Still, Anastasiia refuses to see herself as a victim. “My position here, I’m not a victim,” she declares. The Ukrainian Cultural Community was originally called Art Shelter, a name Anastasiia quickly changed when she realized the possible connotations. “Shelter is for people who need help. But I’m not a shelter, I’m not a victim. All this stuff I did, I did with thankfulness. Thankfulness for surviving, for my life. When you are thankful, you start to be bigger, and you have more and more and more. One artist, I forget his name, writes nice phrases with paint. He wrote God is My Curator. And this is what I really feel, it’s not me,” (The artist she refers to is the multidisciplinary painter, illustrator, and photographer Richie Culver).
In Dresden, Anastasiia applied to art residencies across Europe; her only reply came from a program in Berlin. Their residency was full, but they had a friend who was renting out a space in a former brothel. Was she interested? Anastasiia took it sight unseen and decided to start her own artist residency program in the new space. Then known as Art Shelter, the initiative had over one hundred applications for its very first call. Anastasiia picked twenty artists out of the hopefuls, with the residents arriving in Berlin from across Ukraine. They immediately set out to restore the former brothel (at first, there was no heat or running water) and began hosting small events and concerts in order to fundraise.
Their first major exhibit took place in August of 2022. Titled “Testament of Hanna” and held at the UCC’s headquarters, it featured the work of the fourteen-year-old artist Hanna Mishchenko. In March 2022, Mishchenko was attempting to flee Bucha with her mother and two other female civilians when their car came under Russian shelling. The car caught fire, and all four passengers died. In “Testament of Hanna,” the many drawings and paintings that Mishchenko left behind were showcased for the first time. The UCC also hosted a charity auction in tandem with the exhibit, with proceeds from the sale going towards Mishchenko’s surviving family.
Another exhibit, “Kolyska,” was held this past June—July at the Kurt Muhlenhaupt Museum in Kreuzberg. Curated by UCC member Sofia Golubeva and featuring the work of Anastasiia and other young Ukrainian artists, it played upon the multiple definitions of the Ukrainian word “Колиска” (“Kolyska”). Meaning a swing, a baby’s crib, or “motherland,” the word served as a metaphor for the artists’ current state of mind.
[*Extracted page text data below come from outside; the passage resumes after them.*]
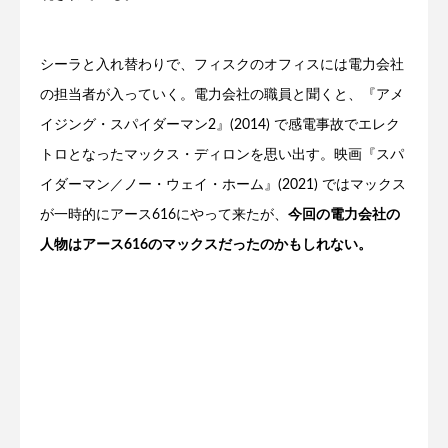
シーラと入れ替わりで、フィスクのオフィスには電力会社
の担当者が入っていく。電力会社の職員と聞くと、『アメ
イジング・スパイダーマン2』(2014) で感電事故でエレク
トロとなったマックス・ディロンを思い出す。映画『スパ
イダーマン／ノー・ウェイ・ホーム』(2021) ではマックス
が一時的にアース616にやって来たが、
今回の電力会社の
人物はアース616のマックスだったのかもしれない。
Anastasiia explains her “swinging feeling” and the extremes her life has alternated between since Russia’s invasion: “War; happiness. Surviving; living peacefully. Staying in your country and living with the feeling you could die any minute; leaving your country and being afraid about the people you left behind. Sirens starting; sirens finishing.”
To illustrate these polarities, Anastasiia bought a swing from a father in the Carpathian Mountains and replaced the seat with a bed of nails. Originally built for his children to play on, the swing’s new construction represented, according to Anastasiia, “the killing of childhood. 1,600 kids have been raped or killed by the Russian army. They don’t have a normal life.” However, the nails also drive home the anguish, for Anastasiia and many other refugees, of leaving Ukraine. “The most painful part is not when you sit on the swing, but when you stand up. It’s leaving that hurts the most.”
The whole collection sold, and thirty percent of the proceeds from every piece went toward victims of the Russian assault on Kherson. However, despite the success of these shows, Anastasiia has faced challenges while running the UCC. To begin, many of her residents were suffering from PTSD and other psychological problems as a result of their experience in the war. Several of them turned to drugs and alcohol as a way to cope. “I don’t judge them,” Anastasiia says, “because of course I understand. But me, as director, what am I supposed to do?” Then, a few months ago, without warning, the owners of the former brothel space evicted her.
She, along with her twenty residents, was suddenly without a home. The landlords also claimed that she owed them 10,000 euros, and although she disagreed, she had no choice but to pay. Anastasiia moved in with a friend and pieced together the money, eventually paying off the sum in full. Since then, the UCC has been without a space, and its future is uncertain. Still, Anastasiia refuses to give up.
“I talk a lot with all my friends. They tell me, you’re finished. Close this UCC, start something new. But I think, fuck off!”
For now, Anastasiia is planning more shows, creating more art, and caring for her teenage brother who lives with her in Berlin (their parents remain in Kharkiv). She continues to contribute to exhibits like the one inside the Schönhausen Palace (“Come back!” she tells me re its closure, “Say you are with the UCC!”) and do acting and performance work on the side. Her ultimate goal, however, is to keep building cultural bridges between Ukraine and other countries. “The war will finish, and then what?” she asks probingly. “For me, it’s more important to make something for young generations, to keep inspiring them.”
Even so, Anastasiia remains humble. “I think,” she confesses as we say goodbye at the palace’s gates, “I think that in five years I will be able to call myself a real curator.”